* [GIVEN DATA]

== Segment start ==

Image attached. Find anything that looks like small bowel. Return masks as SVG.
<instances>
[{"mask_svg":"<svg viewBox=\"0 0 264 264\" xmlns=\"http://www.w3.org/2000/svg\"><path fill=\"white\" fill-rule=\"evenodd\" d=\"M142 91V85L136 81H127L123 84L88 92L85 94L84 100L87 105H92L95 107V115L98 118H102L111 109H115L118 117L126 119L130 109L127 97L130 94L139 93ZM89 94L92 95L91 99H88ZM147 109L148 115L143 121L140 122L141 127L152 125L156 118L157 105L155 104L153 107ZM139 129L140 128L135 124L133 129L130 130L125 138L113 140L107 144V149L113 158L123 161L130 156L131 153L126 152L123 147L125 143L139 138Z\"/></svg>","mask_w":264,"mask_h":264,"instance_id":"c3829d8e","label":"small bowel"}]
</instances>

== Segment end ==

* [PROMPT]
Copy the whole listing down exactly.

* [RESULT BELOW]
Image attached. Find anything that looks like small bowel. Return masks as SVG.
<instances>
[{"mask_svg":"<svg viewBox=\"0 0 264 264\" xmlns=\"http://www.w3.org/2000/svg\"><path fill=\"white\" fill-rule=\"evenodd\" d=\"M142 91V85L136 81H127L123 84L88 92L85 94L84 100L87 105H92L95 107V115L98 118H102L111 109H115L118 117L126 119L130 109L127 97L130 94L139 93ZM89 94L92 95L91 99H88ZM147 109L148 115L143 121L140 122L141 127L152 125L156 118L157 105L155 104L153 107ZM139 129L140 128L135 124L133 129L130 130L125 138L113 140L107 144V149L113 158L123 161L130 156L131 153L126 152L123 147L125 143L139 138Z\"/></svg>","mask_w":264,"mask_h":264,"instance_id":"c3829d8e","label":"small bowel"}]
</instances>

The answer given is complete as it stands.